[Rendered page images]
((
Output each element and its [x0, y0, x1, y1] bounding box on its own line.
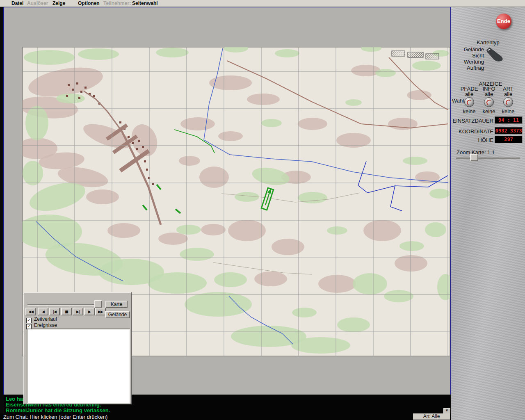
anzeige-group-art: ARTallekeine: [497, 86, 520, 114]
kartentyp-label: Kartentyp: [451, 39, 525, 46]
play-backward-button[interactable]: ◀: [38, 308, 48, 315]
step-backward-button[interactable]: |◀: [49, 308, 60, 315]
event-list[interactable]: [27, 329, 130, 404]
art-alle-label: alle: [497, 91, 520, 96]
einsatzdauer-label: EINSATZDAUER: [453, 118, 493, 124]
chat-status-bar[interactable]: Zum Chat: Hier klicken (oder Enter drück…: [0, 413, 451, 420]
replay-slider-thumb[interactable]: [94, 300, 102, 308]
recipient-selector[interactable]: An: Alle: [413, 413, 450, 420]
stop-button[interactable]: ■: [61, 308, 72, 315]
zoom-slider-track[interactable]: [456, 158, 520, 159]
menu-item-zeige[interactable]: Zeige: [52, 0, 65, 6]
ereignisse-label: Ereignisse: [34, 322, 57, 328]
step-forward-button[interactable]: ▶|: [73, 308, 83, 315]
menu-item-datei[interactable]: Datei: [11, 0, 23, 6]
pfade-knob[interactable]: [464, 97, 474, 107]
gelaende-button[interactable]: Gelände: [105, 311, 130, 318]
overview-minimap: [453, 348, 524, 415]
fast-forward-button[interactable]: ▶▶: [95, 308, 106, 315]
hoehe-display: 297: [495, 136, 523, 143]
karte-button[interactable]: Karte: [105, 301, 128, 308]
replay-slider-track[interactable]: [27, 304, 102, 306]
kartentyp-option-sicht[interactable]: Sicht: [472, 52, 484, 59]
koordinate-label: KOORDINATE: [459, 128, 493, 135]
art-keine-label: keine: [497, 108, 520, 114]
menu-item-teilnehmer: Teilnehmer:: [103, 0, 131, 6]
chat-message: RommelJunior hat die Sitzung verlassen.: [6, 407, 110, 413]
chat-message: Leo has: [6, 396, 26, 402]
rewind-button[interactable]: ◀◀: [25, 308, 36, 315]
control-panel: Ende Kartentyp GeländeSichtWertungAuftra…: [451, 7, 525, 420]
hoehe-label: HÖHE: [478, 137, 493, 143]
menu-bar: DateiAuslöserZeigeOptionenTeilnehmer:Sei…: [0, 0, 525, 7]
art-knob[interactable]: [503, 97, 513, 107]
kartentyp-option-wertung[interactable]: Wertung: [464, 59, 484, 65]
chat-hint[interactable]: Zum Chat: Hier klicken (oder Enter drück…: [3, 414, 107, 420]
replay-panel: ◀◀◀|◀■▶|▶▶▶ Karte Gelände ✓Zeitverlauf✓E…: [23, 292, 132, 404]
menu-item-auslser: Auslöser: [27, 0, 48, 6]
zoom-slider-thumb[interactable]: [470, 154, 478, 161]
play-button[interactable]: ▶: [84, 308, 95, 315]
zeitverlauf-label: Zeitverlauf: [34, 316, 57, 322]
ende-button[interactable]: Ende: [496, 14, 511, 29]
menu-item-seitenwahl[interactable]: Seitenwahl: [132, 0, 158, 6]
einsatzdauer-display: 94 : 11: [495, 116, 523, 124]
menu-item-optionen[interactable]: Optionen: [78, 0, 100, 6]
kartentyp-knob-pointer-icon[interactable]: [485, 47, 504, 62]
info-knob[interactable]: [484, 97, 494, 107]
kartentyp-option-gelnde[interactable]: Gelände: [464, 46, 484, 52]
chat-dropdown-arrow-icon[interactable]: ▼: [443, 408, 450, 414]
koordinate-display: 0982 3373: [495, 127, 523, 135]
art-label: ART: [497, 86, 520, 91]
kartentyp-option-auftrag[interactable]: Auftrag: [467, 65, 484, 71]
))
((
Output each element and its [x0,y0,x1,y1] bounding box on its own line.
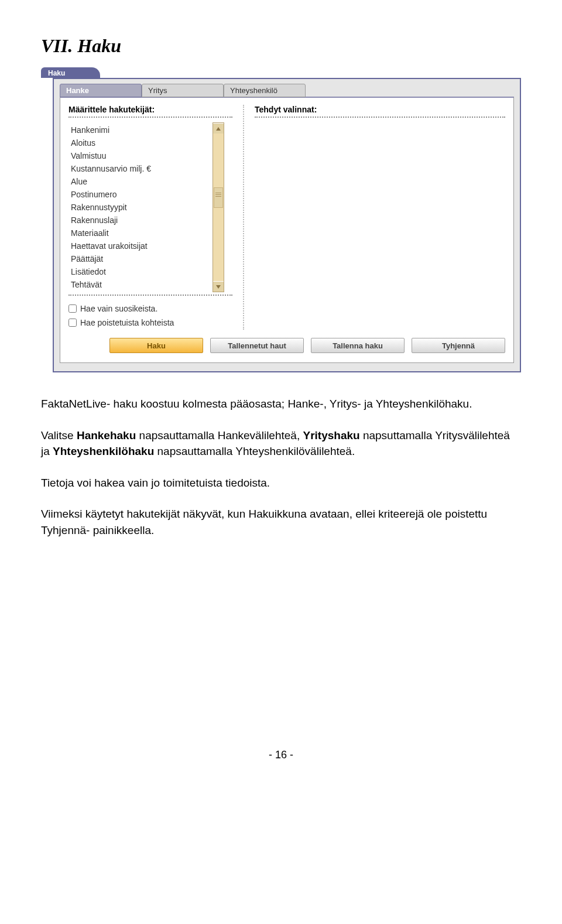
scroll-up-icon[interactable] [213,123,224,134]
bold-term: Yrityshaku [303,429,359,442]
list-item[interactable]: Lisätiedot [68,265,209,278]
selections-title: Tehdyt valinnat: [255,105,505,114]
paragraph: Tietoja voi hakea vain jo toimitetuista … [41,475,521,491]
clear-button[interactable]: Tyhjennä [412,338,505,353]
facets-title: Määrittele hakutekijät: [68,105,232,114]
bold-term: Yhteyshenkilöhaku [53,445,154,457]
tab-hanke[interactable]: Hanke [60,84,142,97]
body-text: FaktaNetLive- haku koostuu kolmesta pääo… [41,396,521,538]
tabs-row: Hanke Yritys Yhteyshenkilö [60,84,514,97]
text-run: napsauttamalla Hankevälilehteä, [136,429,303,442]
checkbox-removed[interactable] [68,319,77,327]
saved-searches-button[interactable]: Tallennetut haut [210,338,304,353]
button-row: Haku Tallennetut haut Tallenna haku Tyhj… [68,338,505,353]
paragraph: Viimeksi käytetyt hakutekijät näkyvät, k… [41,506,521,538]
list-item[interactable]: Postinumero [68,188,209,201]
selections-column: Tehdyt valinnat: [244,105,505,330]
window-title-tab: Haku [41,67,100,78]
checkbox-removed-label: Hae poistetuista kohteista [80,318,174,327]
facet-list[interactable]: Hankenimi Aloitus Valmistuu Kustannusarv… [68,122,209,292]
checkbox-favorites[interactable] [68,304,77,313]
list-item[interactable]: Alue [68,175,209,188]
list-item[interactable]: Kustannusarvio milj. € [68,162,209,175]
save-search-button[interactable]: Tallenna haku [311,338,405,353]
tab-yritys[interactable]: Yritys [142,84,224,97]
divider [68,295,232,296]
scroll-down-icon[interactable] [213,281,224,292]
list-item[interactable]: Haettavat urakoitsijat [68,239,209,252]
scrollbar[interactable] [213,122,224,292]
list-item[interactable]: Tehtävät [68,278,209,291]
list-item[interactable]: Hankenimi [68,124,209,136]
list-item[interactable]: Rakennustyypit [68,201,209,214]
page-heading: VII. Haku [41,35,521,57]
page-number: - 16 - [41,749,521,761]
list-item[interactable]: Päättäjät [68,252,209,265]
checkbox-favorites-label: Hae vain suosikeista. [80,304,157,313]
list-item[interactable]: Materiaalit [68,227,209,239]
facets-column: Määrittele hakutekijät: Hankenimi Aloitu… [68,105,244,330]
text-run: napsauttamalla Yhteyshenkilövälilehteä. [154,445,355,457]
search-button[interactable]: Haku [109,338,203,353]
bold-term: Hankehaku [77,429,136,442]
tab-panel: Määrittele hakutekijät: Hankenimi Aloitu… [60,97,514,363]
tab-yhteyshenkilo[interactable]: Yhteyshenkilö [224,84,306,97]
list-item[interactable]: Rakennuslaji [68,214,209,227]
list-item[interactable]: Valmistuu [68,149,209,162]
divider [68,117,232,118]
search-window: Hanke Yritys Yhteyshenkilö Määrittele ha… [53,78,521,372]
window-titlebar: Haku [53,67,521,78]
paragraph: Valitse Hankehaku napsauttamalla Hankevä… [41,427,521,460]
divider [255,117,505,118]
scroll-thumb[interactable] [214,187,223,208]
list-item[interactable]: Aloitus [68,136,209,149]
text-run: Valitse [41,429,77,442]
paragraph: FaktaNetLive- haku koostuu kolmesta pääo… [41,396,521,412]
))
● **Required action**
Considering only the data above, return the lines in which "pääo" occurs.

● **Result of this task**
body-text: FaktaNetLive- haku koostuu kolmesta pääo… [41,396,521,538]
paragraph: FaktaNetLive- haku koostuu kolmesta pääo… [41,396,521,412]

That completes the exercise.